Honda’s brand loyalty remains strong at 49.7 percent, but not strong enough to earn them the number one spot. The automaker seems to have lost their way in terms of both design and product, which has opened the door for Hyundai to grab the number one spot.
Toyota slipped to number 3 in the second quarter of 2011, with brand loyalty at 47.7 percent. The upcoming Camry redesign will help, as will increasing inventories of their ever-popular Prius hybrid
Ford’s customer loyalty is at 45.4 percent, and I wouldn’t be a bit surprised to see this increase over the coming months. The automaker is making a great effort to train customers on their MyFord Touch / SYNC telematics system, and the company seems to be cranking out an endless stream of new and interesting products.

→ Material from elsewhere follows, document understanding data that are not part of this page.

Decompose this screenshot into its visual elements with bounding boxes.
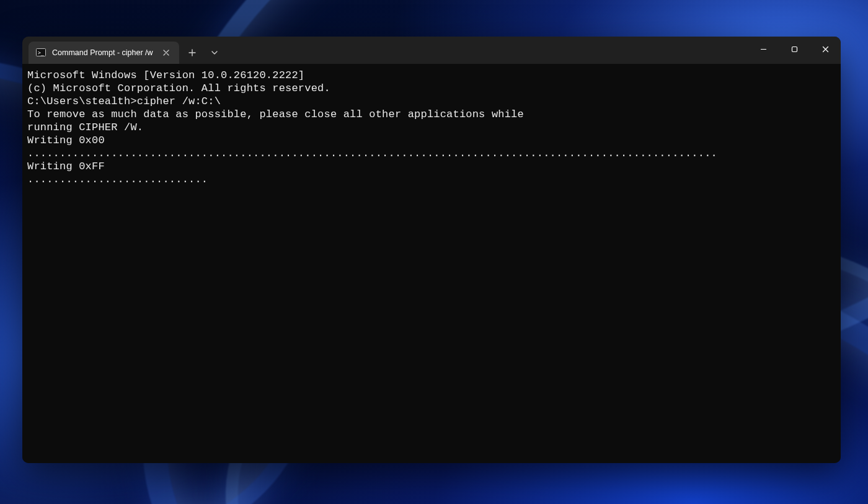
close-icon (822, 46, 829, 53)
new-tab-button[interactable] (182, 43, 203, 63)
window-controls (748, 37, 841, 64)
output-line: ........................................… (27, 147, 836, 160)
output-line: Writing 0xFF (27, 160, 836, 173)
output-line: ............................ (27, 173, 836, 186)
minimize-icon (760, 46, 767, 53)
close-window-button[interactable] (810, 37, 841, 61)
maximize-icon (791, 46, 798, 53)
chevron-down-icon (211, 49, 218, 56)
tab-active[interactable]: >_ Command Prompt - cipher /w (29, 42, 179, 64)
plus-icon (188, 49, 196, 56)
tab-title: Command Prompt - cipher /w (52, 48, 153, 57)
maximize-button[interactable] (779, 37, 810, 61)
cmd-icon: >_ (36, 48, 46, 58)
svg-text:>_: >_ (38, 50, 44, 56)
terminal-window: >_ Command Prompt - cipher /w (22, 37, 841, 463)
output-line: (c) Microsoft Corporation. All rights re… (27, 82, 836, 95)
terminal-output[interactable]: Microsoft Windows [Version 10.0.26120.22… (22, 64, 841, 463)
titlebar[interactable]: >_ Command Prompt - cipher /w (22, 37, 841, 64)
close-icon (163, 50, 169, 56)
output-line: To remove as much data as possible, plea… (27, 108, 836, 121)
tab-close-button[interactable] (159, 46, 173, 60)
output-line: Writing 0x00 (27, 134, 836, 147)
tab-strip: >_ Command Prompt - cipher /w (22, 37, 225, 64)
tab-dropdown-button[interactable] (204, 43, 225, 63)
output-line: running CIPHER /W. (27, 121, 836, 134)
minimize-button[interactable] (748, 37, 779, 61)
output-line: C:\Users\stealth>cipher /w:C:\ (27, 95, 836, 108)
svg-rect-2 (792, 46, 797, 51)
output-line: Microsoft Windows [Version 10.0.26120.22… (27, 69, 836, 82)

The perennial favorite of Vermont and New Hampshire, Subaru has brand loyalty of 44.8 percent. The automaker knows their customer base well, and significant changes to their product line aren’t likely. It it isn’t broken, why fix it?
I’ve owned vehicles from 8 or 9 manufacturers over the years, so I wouldn’t exactly call myself brand loyal. How about you? Do you stick to a single brand, warts and all, or do you buy the best car for the money?